In fact not only did Canada exist in 1812 but there were two — two legal jurisdictions, Upper Canada and Lower Canada, established by the Constitutional Act, also called the Canada Act, of 1791.

A strong sense of being “Canadian” in New France was well-established before 1700, by which time settlers had been fighting off Indian attacks for three generations. There is a book by Quebec historian Gervais Carpin on the use of the term “Canadien” between 1535 and 1691, Histoire d’un mot (“The History of a Word”), published in 1995. The map above shows “Vray Canada” (“Canada Proper,” the heartland around Quebec City) and is dated 1719. The Canadiens, in historical terms, represent much more than an illustrious hockey team.

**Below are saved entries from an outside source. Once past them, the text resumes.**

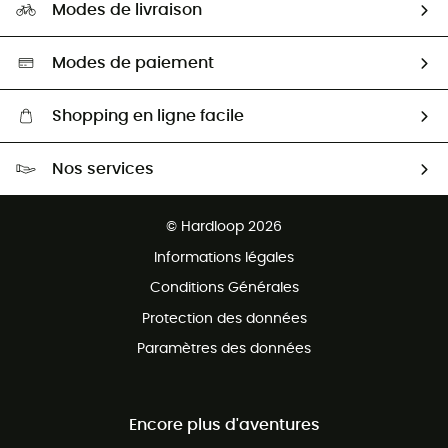
HardGuides
Modes de livraison
Seconde Main
Seconde main
Nos ambassadeurs
Aide & Contact
Sélection éco-responsable
Modes de paiement
Shopping en ligne facile
Livraison gratuite dès 100 €
Nos services
Retour gratuit sous 100 jours
Ventes aux groupes & club
Service client gratuit
© Hardloop 2026
Programme d'affiliation
Informations légales
Conditions Générales
Protection des données
Paramètres des données
Encore plus d'aventures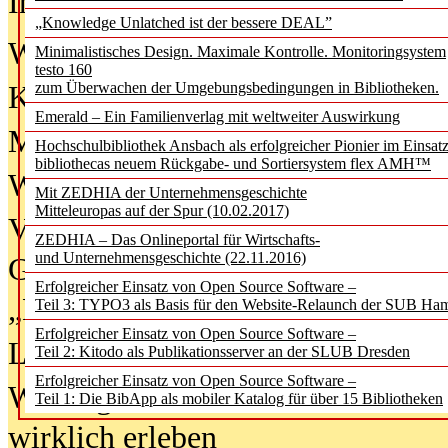
In der Ausgabe
06/2026
(August 20
„Knowledge Unlatched ist der bessere DEAL”
Was Hochschul­bibliotheken von i
Minimalistisches Design. Maximale Kontrolle. Monitoringsystem
testo 160
zum Überwachen der Umgebungsbedingungen in Bibliotheken.
Kinder in der digitalen Welt
Emerald – Ein Familienverlag mit weltweiter Auswirkung
Metadaten als Infrastruktur
Hochschulbibliothek Ansbach als erfolgreicher Pionier im Einsat
bibliothecas neuem Rückgabe- und Sortiersystem flex AMH™
Wenn Bots katalogisieren
Mit ZEDHIA der Unternehmensgeschichte
Mitteleuropas auf der Spur (10.02.2017)
Von Abschlusskleidern bis
ZEDHIA – Das Onlineportal für Wirtschafts-
und Unternehmensgeschichte (22.11.2016)
Geisterjagd-Ausrüstung in der
Erfolgreicher Einsatz von Open Source Software –
„Library of Things“ unterwegs
Teil 3: TYPO3 als Basis für den Website-Relaunch der SUB Ha
Erfolgreicher Einsatz von Open Source Software –
Lesen als Infrastrukturaufgabe
Teil 2: Kitodo als Publikationsserver an der SLUB Dresden
Erfolgreicher Einsatz von Open Source Software –
Wie Jugendliche Social Media
Teil 1: Die BibApp als mobiler Katalog für über 15 Bibliotheken
wirklich erleben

All of this is a reminder that what happened in 1867 was really a “re-founding” that appropriated the name and gravitas of an already-old French-speaking Catholic civilization, imported 200 years earlier to the banks of the St. Lawrence.

As for Upper Canadians, they were citizens of a younger society distinct from Lower Canada in their language (English), culture (British-American), experience (as refugees and émigrés), and heritage (in many cases as members of American families displaced by the Revolutionary War and not inclined to forget it). By the mid-1790s Upper Canada had elected a legislature, begun to abolish slavery, established a judiciary, laid the road-grid that is still used, and formed distinctive county Militia units (some of which remain in today’s the Canadian Army). They were uniquely British-Canadian, as opposed to French, British, American, or anything else. Their Upper Canadianism may not have been fully-formed, but it is a great exaggeration for Alan Taylor, the author of The Civil War of 1812, and his readers (who include Mr. Simpson), to declare that it “didn’t exist.”

Before 1812, several distinctly Canadian characteristics of today’s Parliament were already in existence. Among these, according to Gary O’Brien, the Clerk of the Senate, writing in the Autumn 2012 issue of the Canadian Parliamentary Review, we can enumerate the following: that the elected members have desks, not benches as at Westminster; that they vote by roll-call, not by entering “aye” or “nay” lobbies; that the speaker wears a periwig or no wig (the Americans may have pinched the speaker’s wig as a “scalp” when they sacked the Legislature in York in 1813); that decisions are made more quickly and with less ceremony; that members enjoy “privilege” inside the House; that the administration is non-partisan; that both English and French are used (at Quebec, starting in 1792). All told, this is a “substantial” pre-1812 legacy “deserving of recognition,” O’Brien writes (p. 12-13). Parts of the mace used by the Canadian Senate today, an “emblem of sovereignty and authority,” date from the Legislative Council in 1793. The mace of Upper Canada was pillaged by the Americans in 1813 and returned to Ontario only in 1934. (Pike & McCreery, Canadian Symbols of Authority, p. 109, 133).

And after all, what were the Americans attacking if not an entity called “Canada”? General Hull warned in his “Proclamation to the Inhabitants of Canada, July 12, 1812: Urging Them Not to Take Part in the War Between the United States and Great Britain,” that “the Standard of the UNION now waves over the Territory of CANADA. … I come to protect, not to injure you.” It is reproduced on the Parks Canada website’s Teacher Resource Centre. Hull’s missive suggests that the oft-repeated Cohen-Granatstein-Simpson mantra, that Canadians played no part in the war — see “The Myth of the Militia Myth” on this website — originated simply as American war propaganda. It is indeed a pity that Canada’s best-known public commentators derive their talking points from none other than the American war hawks.